Несмотря на уникальную находку в Новгороде, она не вызвала лавины публикаций по истории эмоциональных отношений, да даже и по истории семьи и быта. Темы эти считались «периферийными»,

и никого, в сущности, не интересовало, каким же в действительности был мир чувств, в частности — мир любовных переживаний человека в Древней Руси. Впрочем, полную «правду жизни» мы и сейчас, вероятно, не узнаем. Помимо трудностей поиска и толкования (то есть эвристических и герменевтических), остаются сложности познавательные (гносеологические).

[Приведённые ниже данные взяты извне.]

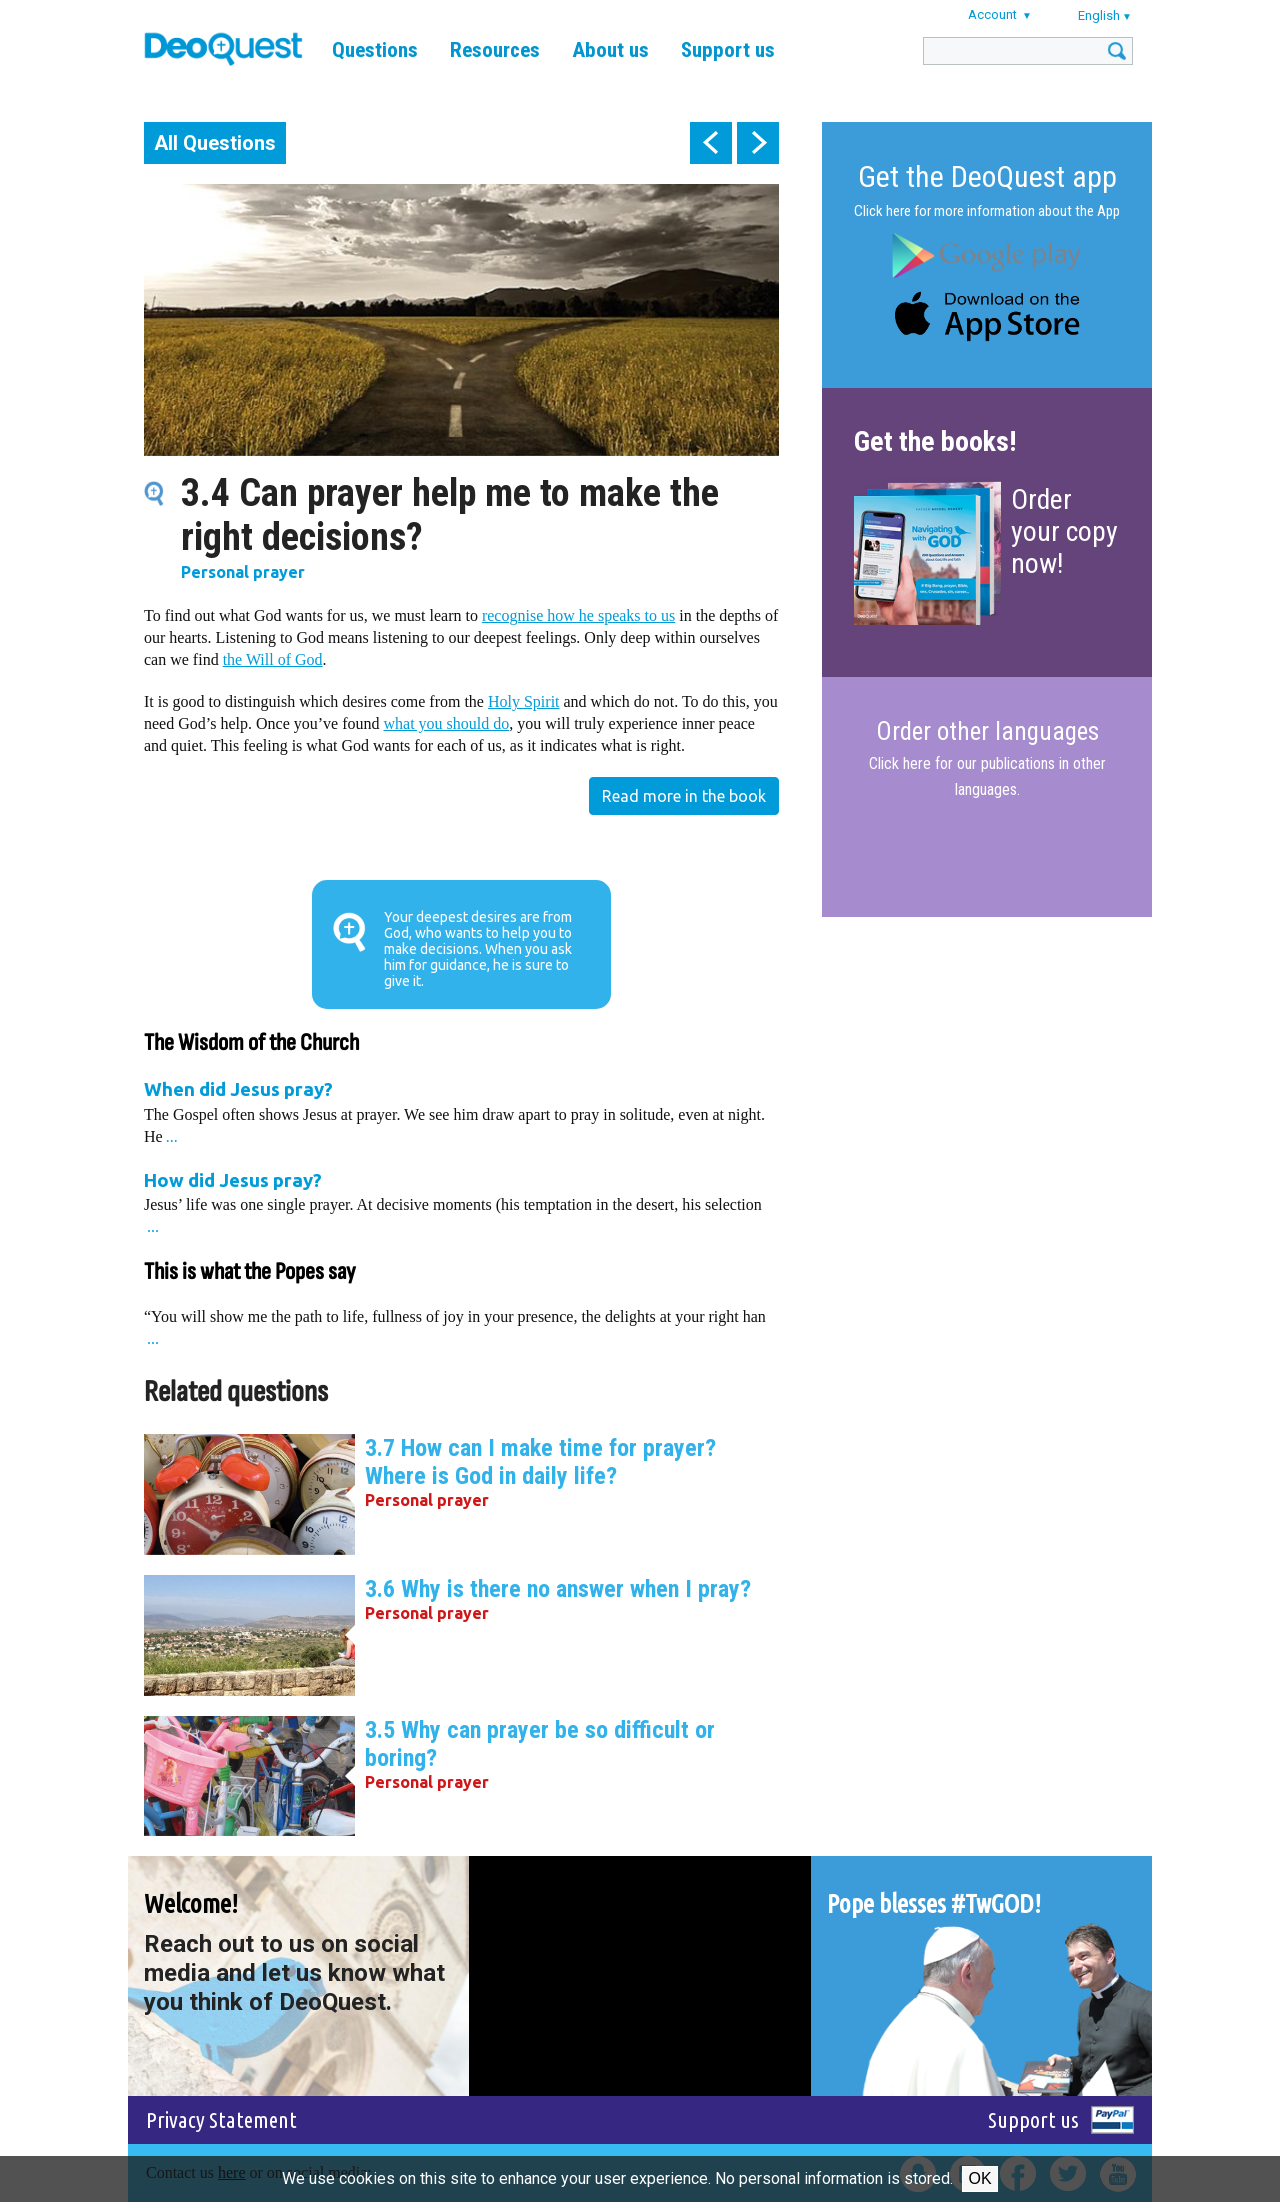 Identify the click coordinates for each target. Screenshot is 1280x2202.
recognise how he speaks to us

Исследователь частной жизни средневековых русов вынужден восстанавливать искомую «правду», как правило, по нормативным памятникам и литературе. Но в них содержались лишь предписания, регламентирующие жизнь семьи и отношения с близкими. Исповедные книги, сборники епитимий и поучений, агиография, летописи позволяют ощутить не столько индивидуальное, сколько социальное — среду и общие особенности нравственного состояния древнерусского общества, каким его представляли или хотели представить образованные современники.

Стремясь связать всех прихожан не только общей верой, но и общими страхами, православные проповедники и находящиеся под их влиянием компиляторы летописных столбцов изначально выступали носителями репрессивной педагогики и дидактики — в особенности в вопросах, связанных с эмоциями, частной, а тем более интимной жизнью людей. Правда, запреты на совершение каких-либо поступков и действий тогда еще не соединялись у них с запретами их обсуждать. Напротив, приходские священники имели под рукой весьма подробный перечень описаний греховных деяний, о совершении которых все должны были им «поведоватъ без сраму»4. Настаивая на обязательной исповеди, требуя постоянного контакта между священником-исповед-ником и «покаянными детьми», православные дидактики имели немалые возможности нравственного воздействия на своих прихожан, контроля их помыслов, поступков, всех сторон их повседневной семейной жизни.

Какой была «некнижная», действительная любовь того времени? Была ли она чувственной — в современном понимании этого слова? Ведь индивидуальная стыдливость почти отсутствовала. Обнажение, в том числе обнажение женщины, само по себе не считалось постыдным (спали вповалку, «банились» вместе, без различия пола, не только в X — XV веках, но и позже). Обнажение было скорее знакомунижения (пленного, должника, вообще «простеца»). И хотя за оскорбления (типа срывания с женщины головного убора или части одежды) на злоумышленника налагался штраф в 6 гривен («за сором»), — речь в законе шла не о постыдности, а о бесчестье: даже не самой женщины, а ее рода. Обнаженное тело привлекало внимание иконописцев и авторов канонических текстов в Древней Руси — как и на Западе — лишь как символ хрупкости и ранимости (например, в изображениях пыток). И в то же время общехристианский мотив женской кормящей груди как символа любви (Caritas) в православной иконографии — в отличие от католической — отсутствовал5. Обнаженное мужское, а тем более женское тело (за исключением лица) никогда не было предметом внимания летописцев, не выписывалось авторами фресок и книжных миниатюр, редко привлекало внимание составителей документальных актов (например, о продаже холопов)6.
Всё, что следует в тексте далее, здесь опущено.